### TASK BRIEF:
Keep the pictures out and restate every record exactly.

### PROVIDED RECORDS:
•••••

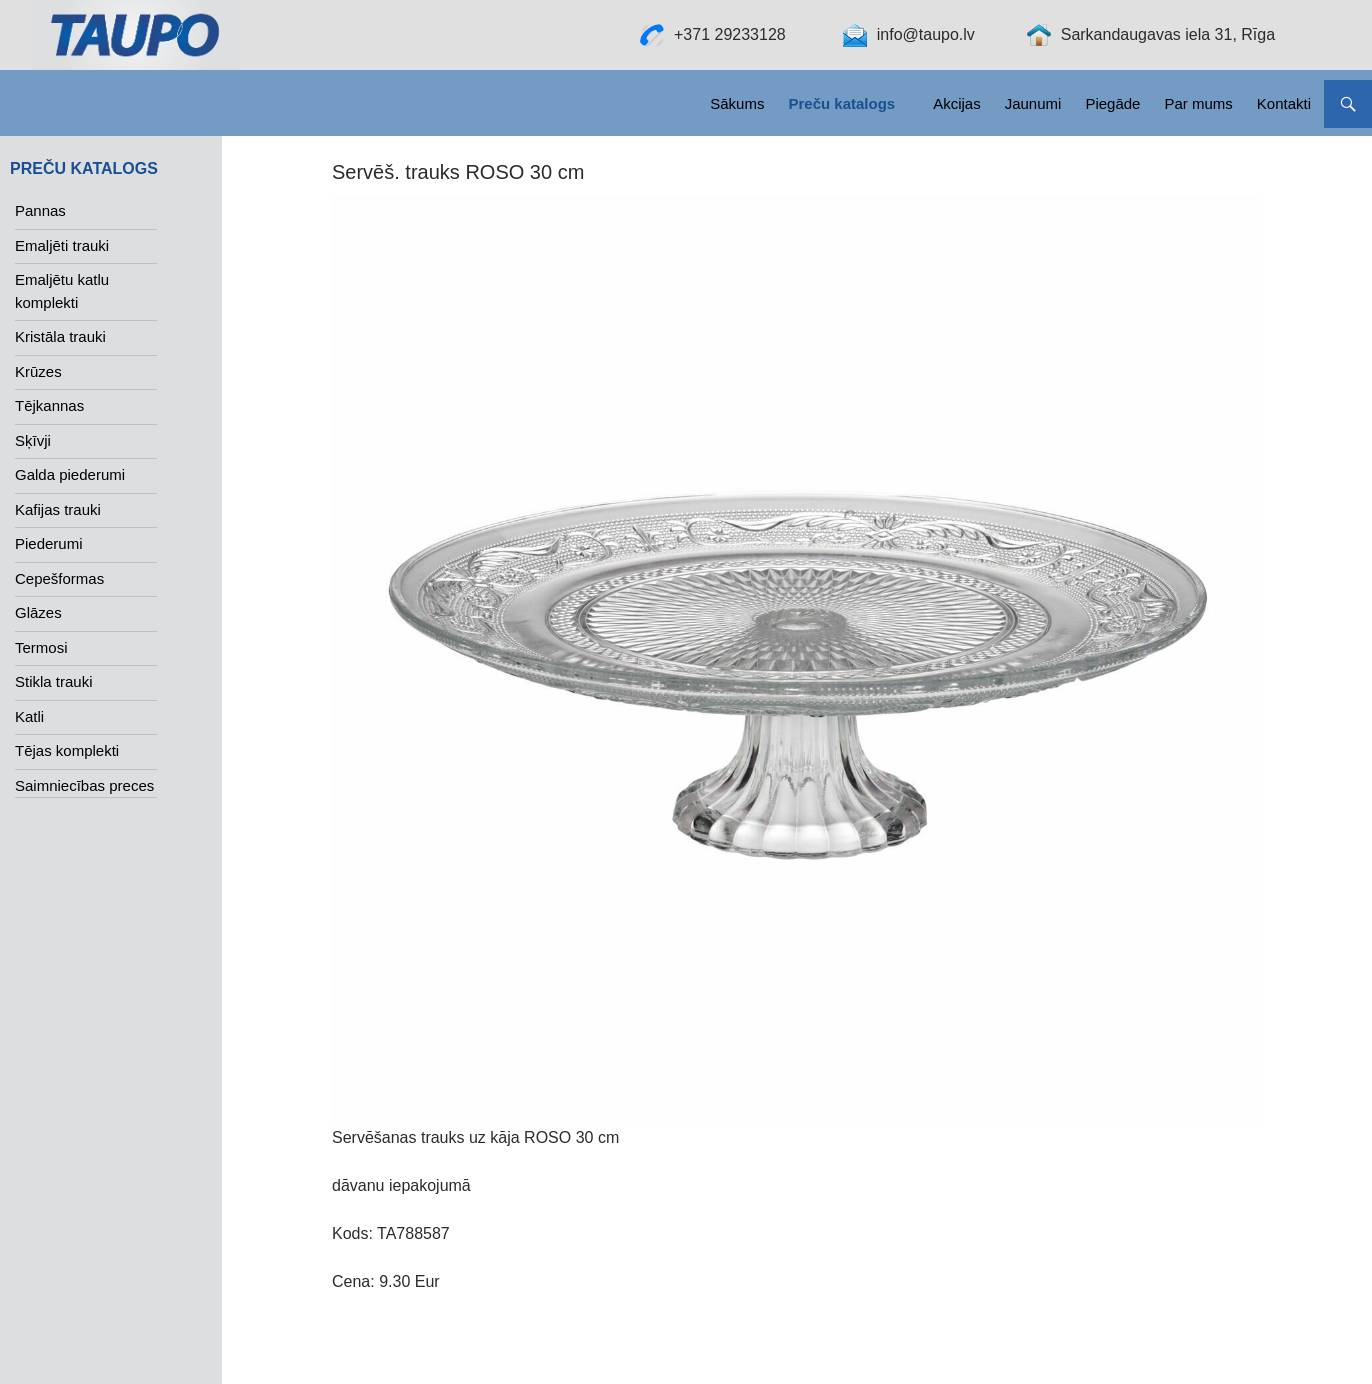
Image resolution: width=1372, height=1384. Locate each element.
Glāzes (38, 612)
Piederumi (49, 543)
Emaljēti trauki (62, 245)
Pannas (40, 210)
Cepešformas (59, 578)
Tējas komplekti (67, 750)
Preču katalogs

•••••

### OUTPUT BELOW:
Image resolution: width=1372, height=1384. Locate each element.
Glāzes (38, 612)
Piederumi (49, 543)
Emaljēti trauki (62, 245)
Pannas (40, 210)
Cepešformas (59, 578)
Tējas komplekti (67, 750)
Preču katalogs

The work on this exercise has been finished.